Summary and Analysis
PART FIVE: January 1941 “January Recess” to “Plage du Môle”
Summary
During a week-long recess from school, Werner goes home with Frederick to Berlin. Frederick’s family is wealthy, and Werner experiences luxury he has never known. Instead of enjoying it, though, he finds it troubling and oppressive. When Werner and Frederick return to Schulpforta, the cadets are awakened in the middle of the night to punish a foreign prisoner. The prisoner is tied to a stake in the snow, and each cadet, including Werner, throws a bucket of cold water on him as he slowly freezes to death. When Frederick’s turn comes, he refuses to throw the water, pouring out three buckets at his feet instead.

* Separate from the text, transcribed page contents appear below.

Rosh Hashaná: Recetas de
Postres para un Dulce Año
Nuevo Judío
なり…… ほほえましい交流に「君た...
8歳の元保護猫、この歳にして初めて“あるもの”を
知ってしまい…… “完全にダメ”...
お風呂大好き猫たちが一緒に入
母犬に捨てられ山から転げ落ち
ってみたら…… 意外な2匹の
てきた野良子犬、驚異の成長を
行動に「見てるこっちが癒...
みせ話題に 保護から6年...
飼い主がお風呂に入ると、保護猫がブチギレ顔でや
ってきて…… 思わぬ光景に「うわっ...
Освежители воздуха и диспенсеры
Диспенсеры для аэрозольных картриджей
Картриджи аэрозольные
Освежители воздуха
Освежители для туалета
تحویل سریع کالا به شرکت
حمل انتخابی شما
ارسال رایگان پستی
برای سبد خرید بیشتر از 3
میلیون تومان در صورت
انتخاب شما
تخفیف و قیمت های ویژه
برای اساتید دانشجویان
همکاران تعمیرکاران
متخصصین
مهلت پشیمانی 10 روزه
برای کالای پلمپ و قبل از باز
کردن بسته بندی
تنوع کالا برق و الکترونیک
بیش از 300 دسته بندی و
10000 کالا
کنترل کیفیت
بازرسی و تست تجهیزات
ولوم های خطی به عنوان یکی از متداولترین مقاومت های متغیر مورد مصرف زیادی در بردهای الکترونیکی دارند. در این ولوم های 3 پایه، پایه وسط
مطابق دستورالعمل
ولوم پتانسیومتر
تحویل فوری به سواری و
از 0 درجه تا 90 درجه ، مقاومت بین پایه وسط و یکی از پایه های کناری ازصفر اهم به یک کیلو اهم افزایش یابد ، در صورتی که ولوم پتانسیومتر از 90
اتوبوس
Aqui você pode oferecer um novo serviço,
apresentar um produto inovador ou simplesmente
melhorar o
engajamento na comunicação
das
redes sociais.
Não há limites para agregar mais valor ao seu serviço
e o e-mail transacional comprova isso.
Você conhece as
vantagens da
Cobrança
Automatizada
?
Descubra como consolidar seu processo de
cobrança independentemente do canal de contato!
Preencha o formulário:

After not hearing from her father for weeks, Marie-Laure finally learns from the museum that he never arrived in Paris. Angrily, she shuts herself away from the world. To give her hope, Madame Manec goes against her father’s wishes and takes her outside to the beach. Marie-Laure has never experienced the ocean before, and it enthralls her.
Analysis
A brief glimpse into the Nazis’ mistreatment of Jews occurs when Werner and Frederick meet Frederick’s neighbor Frau Schwartzenberger, a woman with a yellow Star of David stitched onto her coat to indicate her Semitic heritage. Werner later hears Frederick’s mother telling her friends about “the Schwartzenberger crone” who will be “gone by year’s end.” This attitude troubles Werner, who is reminded of Rödel’s assault on Frederick. Werner instinctively senses that Frau Schwartzenberger, like Frederick, is hated for being different.
One of the questions raised in this section is Frederick’s level of agency, the degree to which he has control over his destiny. In Berlin, Werner learns that Frederick is driven by a fierce sense of duty when he refuses Werner’s suggestion not to return to Schulpforta. “Your problem,” he tells Werner, “is that you still believe you own your life.” Although Frederick claims to be acting out of duty, he is willing to refuse the commandant’s order to throw water on the prisoner. He exercises agency even as he denies it.
Marie-Laure’s fascination for worlds within worlds plays out during her trip to the beach. She realizes that the ocean is outside the orderly world represented by her father’s model: Reality is both more vivid and more expansive than the artificial reality she has experienced inside Etienne’s house.